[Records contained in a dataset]
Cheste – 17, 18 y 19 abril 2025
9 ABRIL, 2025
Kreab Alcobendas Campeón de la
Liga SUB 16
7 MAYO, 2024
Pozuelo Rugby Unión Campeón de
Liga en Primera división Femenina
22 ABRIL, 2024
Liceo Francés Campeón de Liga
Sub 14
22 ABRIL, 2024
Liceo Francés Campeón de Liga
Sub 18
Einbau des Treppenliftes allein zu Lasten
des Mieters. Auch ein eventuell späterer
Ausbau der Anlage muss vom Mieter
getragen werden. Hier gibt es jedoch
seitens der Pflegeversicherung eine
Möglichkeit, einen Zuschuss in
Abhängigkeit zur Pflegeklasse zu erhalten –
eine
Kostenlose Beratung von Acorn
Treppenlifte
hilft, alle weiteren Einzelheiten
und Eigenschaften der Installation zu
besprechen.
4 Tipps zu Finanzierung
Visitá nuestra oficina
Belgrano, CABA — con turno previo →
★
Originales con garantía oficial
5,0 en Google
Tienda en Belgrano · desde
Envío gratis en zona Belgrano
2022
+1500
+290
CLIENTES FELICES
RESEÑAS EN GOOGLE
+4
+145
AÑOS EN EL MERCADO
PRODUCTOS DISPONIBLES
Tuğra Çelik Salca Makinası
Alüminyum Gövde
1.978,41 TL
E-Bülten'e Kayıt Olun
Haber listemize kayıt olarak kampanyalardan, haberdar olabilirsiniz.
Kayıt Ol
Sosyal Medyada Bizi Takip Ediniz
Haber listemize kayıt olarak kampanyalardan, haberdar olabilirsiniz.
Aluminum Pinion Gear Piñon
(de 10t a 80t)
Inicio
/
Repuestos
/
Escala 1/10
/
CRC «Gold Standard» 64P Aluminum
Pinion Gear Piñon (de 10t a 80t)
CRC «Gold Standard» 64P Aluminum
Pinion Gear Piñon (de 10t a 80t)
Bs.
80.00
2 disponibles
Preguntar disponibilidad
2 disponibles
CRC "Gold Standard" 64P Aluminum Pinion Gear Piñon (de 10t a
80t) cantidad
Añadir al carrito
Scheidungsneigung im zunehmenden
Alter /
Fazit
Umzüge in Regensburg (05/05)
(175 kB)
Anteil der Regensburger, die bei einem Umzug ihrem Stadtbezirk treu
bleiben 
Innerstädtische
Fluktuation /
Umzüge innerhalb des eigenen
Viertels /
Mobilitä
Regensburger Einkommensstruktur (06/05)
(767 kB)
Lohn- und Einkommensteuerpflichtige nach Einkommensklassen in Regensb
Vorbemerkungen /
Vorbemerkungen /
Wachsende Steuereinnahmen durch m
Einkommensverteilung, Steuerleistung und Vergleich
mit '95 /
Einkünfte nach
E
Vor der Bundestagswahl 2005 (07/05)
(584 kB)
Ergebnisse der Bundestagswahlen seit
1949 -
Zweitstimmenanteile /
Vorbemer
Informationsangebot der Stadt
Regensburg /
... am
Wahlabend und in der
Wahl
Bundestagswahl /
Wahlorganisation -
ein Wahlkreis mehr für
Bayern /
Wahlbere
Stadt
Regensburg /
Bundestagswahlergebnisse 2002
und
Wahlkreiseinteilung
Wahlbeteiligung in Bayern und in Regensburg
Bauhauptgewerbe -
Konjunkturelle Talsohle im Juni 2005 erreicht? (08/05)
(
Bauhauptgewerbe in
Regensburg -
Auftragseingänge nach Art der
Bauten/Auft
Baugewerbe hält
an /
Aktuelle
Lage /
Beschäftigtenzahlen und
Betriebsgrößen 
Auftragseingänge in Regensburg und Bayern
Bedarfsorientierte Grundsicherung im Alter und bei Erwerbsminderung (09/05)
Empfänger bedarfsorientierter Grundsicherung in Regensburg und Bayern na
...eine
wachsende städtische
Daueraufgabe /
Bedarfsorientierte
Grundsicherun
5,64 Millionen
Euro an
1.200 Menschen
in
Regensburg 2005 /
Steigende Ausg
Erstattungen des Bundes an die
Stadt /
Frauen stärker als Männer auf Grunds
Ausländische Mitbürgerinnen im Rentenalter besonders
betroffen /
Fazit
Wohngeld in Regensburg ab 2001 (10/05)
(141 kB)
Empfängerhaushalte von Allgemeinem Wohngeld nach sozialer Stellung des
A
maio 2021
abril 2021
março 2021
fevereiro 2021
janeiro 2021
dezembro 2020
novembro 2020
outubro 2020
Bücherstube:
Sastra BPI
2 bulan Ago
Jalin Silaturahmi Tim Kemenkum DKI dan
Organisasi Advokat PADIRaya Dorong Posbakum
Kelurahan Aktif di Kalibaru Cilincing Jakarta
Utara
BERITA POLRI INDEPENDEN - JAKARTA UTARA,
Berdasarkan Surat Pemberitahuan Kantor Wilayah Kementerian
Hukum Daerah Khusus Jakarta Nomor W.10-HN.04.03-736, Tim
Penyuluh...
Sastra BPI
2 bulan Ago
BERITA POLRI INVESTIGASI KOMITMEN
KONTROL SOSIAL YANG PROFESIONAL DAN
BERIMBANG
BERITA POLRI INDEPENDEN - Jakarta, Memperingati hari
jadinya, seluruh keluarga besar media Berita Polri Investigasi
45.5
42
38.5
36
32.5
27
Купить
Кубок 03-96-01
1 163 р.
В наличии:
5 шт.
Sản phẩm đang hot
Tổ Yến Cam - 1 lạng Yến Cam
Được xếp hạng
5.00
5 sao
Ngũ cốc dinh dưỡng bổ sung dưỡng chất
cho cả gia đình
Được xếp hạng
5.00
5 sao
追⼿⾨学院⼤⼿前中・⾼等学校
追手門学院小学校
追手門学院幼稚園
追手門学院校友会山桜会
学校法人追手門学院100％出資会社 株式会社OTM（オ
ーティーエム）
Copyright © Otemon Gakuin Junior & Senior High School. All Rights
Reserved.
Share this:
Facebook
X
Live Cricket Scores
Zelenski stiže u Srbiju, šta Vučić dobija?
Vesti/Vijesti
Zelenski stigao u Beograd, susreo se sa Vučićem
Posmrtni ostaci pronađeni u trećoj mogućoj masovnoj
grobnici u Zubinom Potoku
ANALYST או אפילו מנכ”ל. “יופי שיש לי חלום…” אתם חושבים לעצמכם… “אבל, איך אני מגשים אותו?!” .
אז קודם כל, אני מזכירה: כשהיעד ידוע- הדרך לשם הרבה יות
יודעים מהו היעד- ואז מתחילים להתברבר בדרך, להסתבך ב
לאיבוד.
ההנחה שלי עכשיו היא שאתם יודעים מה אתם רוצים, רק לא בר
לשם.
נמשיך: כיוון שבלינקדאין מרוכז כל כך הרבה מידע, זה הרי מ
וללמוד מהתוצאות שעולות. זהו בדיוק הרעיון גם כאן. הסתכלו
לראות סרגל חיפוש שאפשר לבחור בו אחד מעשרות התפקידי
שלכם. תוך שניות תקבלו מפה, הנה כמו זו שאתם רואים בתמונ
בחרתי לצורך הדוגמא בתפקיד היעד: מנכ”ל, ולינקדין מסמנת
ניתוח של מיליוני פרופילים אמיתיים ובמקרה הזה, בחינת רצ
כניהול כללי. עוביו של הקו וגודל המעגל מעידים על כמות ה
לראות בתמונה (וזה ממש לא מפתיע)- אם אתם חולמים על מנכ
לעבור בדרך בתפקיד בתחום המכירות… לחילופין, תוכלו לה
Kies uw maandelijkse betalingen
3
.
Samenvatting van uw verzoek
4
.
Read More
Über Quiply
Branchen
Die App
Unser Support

→ **Problem statement**: Find the string "INDEPENDEN" in the data. Report each line it appears in.

→ **Answer for this exercise**:
BERITA POLRI INDEPENDEN - JAKARTA UTARA,
BERITA POLRI INDEPENDEN - Jakarta, Memperingati hari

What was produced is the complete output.